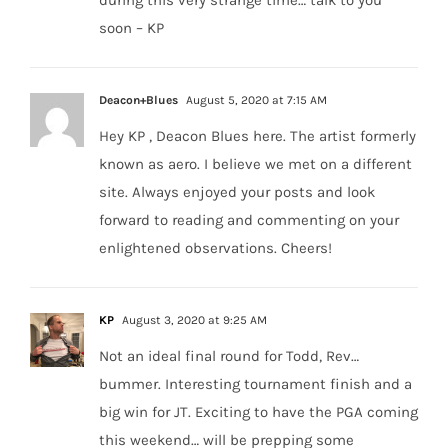
during this very strange time… talk to you
soon – KP
Deacon+Blues
August 5, 2020 at 7:15 AM
Hey KP , Deacon Blues here. The artist formerly
known as aero. I believe we met on a different
site. Always enjoyed your posts and look
forward to reading and commenting on your
enlightened observations. Cheers!
KP
August 3, 2020 at 9:25 AM
Not an ideal final round for Todd, Rev…
bummer. Interesting tournament finish and a
big win for JT. Exciting to have the PGA coming
this weekend… will be prepping some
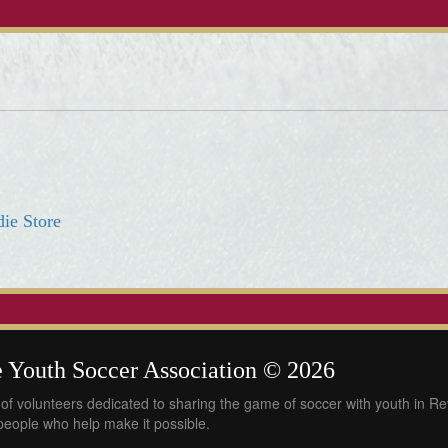
R
die Store
 Youth Soccer Association © 2026
of volunteers dedicated to sharing the game of soccer with youth in R
 people who help make it possible.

• _WHAT TO DO_:
Where the listing above reaches the line that contains "Hey KP , Deacon", start retyping, and finish with the line that contains "August 3, 2020 at 9:25 AM"; reproduce those lines exactly and no others.

• _WRITTEN SOLUTION_:
Hey KP , Deacon Blues here. The artist formerly
known as aero. I believe we met on a different
site. Always enjoyed your posts and look
forward to reading and commenting on your
enlightened observations. Cheers!
KP
August 3, 2020 at 9:25 AM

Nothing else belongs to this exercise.